I have a programming horror story i'd love to share
In grad school I am taking an OS course where we are writing our own OS (called yalnix for those of you that have done it before). Basically we are implementing a simplified OS on an emulated machine.
So i'm working in my group and I was going through and adding more features last night. I need to add some more process queues for devices that we are adding support for. In doing so the program stops working so I look into the code to see what was going on. Basically one of my partners decided every time we make a scheaduling decision he would read every queue there is and if they are all empty he would then call the sys_call exit which is a function that kills a process for various reasons (why he would be calling that beats me). So in the syscall exit it then checks to see if a process invoked it or a the other function if it is the other function it halts the machine.
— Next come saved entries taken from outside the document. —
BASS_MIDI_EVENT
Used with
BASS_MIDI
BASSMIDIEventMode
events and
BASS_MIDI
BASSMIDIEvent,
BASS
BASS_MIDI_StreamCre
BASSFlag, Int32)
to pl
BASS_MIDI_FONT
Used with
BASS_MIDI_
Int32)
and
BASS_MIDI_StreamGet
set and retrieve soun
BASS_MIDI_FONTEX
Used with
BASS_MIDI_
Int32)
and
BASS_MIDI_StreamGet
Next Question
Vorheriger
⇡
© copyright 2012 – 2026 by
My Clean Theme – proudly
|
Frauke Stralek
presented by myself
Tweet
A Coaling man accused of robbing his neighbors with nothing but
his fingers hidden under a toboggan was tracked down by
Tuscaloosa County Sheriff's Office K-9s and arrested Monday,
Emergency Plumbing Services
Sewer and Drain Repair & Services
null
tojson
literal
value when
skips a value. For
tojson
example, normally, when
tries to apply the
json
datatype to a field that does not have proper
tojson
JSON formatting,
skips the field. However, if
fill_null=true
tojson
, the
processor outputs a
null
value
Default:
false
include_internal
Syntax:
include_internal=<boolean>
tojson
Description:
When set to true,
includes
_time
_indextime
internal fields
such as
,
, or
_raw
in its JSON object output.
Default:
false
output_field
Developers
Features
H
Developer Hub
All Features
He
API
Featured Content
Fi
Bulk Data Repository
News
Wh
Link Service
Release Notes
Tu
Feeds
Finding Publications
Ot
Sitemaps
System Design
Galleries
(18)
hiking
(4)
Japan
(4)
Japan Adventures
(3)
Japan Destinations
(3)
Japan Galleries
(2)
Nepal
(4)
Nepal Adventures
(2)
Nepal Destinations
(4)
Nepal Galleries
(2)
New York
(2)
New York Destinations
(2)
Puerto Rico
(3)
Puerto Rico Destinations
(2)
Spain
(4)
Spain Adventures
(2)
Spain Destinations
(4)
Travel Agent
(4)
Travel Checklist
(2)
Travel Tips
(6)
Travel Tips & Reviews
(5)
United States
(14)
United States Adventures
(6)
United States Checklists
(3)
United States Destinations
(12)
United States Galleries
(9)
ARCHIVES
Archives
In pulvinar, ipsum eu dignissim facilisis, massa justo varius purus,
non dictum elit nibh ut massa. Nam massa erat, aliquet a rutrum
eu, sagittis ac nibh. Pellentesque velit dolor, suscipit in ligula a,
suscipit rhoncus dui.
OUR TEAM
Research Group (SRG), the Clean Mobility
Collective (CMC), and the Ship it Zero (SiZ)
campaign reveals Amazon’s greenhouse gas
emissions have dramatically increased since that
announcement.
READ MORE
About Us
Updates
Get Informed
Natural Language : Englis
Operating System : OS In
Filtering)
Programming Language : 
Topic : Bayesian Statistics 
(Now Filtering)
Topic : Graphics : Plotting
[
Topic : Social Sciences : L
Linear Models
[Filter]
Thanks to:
Anyway this solution while ultimatly correct was unessarly complicated and inneffiecent. So I added a counter every time we kill a process and if the number of processes we kill is ever equal to the ammount we have created I halt the OS (as per the assignment instructions). I then proceed to remove his code.
Later he finds out I did this and throws a huge fit because his code was correct. Even though adding more devices required a lot more work because of it and it was effecient. I tried to explain to him his solution wasn't ellegent. It used functions to perform jobs that weren't within the context of that function, required many lines of code, and scaled poorly. I basically replaced it with 3 lines of code that was a simple killed++ and an if.
Here is my question for you, if you were working on a project and someone else found much better solution than you used to implement some function would you be pissed if they replaced it?
This isn't the only time something like this has happend either. Early on before our kernel ran he wrote a vital function that was holding up the whole kernel. It didn't work and he was debugging it, at the same time I was debugging it trying to figure it out also. Then I noticed in the FAQ it talked about this problem, i did what the FAQ said and it then worked. He through a huge fit because I debugged his code.
Should programmers working in teams really be so proud of there work that they let it inhibit the entire development process? Or was I out of line in both of these cases? What do you guys think?
I'd think a buisness wouldn't care who fixed it as long as it got fixed, you have a team for a reason and you need to work with the team. It isn't a compitition it is a team if the project fails everyone fails, if the project succeeds everyone succeeds.